An acid-base titration curve typically exhibits a characteristic shape, beginning with a relatively flat buffer region where the pH changes gradually as base is added. As the titration nears the equivalence point, the curve shows a steep rise in pH. After the equivalence point, the curve flattens once more, reflecting the pH based on the concentration of excess base. This general behavior is observed in both monoprotic and diprotic titrations, with diprotic acids showing two equivalence points corresponding to the neutralization of each acidic proton.

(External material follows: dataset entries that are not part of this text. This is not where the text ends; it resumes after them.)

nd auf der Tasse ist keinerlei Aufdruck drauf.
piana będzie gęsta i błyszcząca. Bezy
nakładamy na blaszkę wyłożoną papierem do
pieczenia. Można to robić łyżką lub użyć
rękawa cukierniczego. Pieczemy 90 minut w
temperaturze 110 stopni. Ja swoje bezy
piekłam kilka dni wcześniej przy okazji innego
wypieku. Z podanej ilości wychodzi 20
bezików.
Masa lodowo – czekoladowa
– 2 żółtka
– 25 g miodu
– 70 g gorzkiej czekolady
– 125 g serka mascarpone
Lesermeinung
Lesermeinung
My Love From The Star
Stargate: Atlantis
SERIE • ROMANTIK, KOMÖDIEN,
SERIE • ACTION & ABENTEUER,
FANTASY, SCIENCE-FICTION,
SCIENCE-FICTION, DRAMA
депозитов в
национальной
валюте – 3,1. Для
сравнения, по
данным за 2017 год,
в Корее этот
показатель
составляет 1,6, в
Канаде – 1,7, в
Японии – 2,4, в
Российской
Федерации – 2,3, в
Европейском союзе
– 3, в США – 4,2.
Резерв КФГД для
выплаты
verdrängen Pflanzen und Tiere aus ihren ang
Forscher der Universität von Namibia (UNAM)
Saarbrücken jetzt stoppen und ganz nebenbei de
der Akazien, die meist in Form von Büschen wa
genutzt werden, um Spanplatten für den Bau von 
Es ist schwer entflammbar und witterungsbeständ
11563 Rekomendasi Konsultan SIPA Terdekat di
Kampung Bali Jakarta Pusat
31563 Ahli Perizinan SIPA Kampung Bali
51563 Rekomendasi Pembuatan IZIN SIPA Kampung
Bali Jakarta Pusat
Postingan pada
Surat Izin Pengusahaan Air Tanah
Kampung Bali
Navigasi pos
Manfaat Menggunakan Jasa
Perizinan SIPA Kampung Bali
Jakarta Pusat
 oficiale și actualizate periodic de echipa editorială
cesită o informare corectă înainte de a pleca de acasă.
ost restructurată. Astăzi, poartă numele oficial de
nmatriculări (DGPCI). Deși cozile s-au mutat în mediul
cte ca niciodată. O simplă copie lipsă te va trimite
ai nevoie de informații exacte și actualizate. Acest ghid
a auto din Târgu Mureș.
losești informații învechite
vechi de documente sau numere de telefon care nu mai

In the monoprotic titration, the analyte is a solution of acetic acid with an unknown concentration, while the titrant is 0.100 M NaOH. As NaOH is gradually added to the acetic acid, the pH is continuously monitored, allowing for the plotting of a titration curve. In this curve, the pH is plotted on the y-axis and the volume of titrant added is plotted on the x-axis.
mydata <- read.csv("monoprotictitration.csv")
VolVect <- mydata$vol
pHVect <- mydata$pH
plot(VolVect, pHVect,
xlab='Volume of NaOH added (mL)',ylab='pH',main='Monoprotic Acid Titration Curve')
Based on the first derivative analysis of the titration curve, the equivalence point is detected at 20.0 mL. The midpoint of the equivalence point occurs at 10.0 mL, where the pH equals the pKa of the acid according to the Henderson-Hasselbalch equation. At the midpoint, the pH is measured to be 5.20. Using this pH value, we can calculate the acid dissociation constant (Ka) by taking the antilog of the negative pKa value: 10^−5.20, which gives a Ka value of approximately 6.31 × 10⁻⁶.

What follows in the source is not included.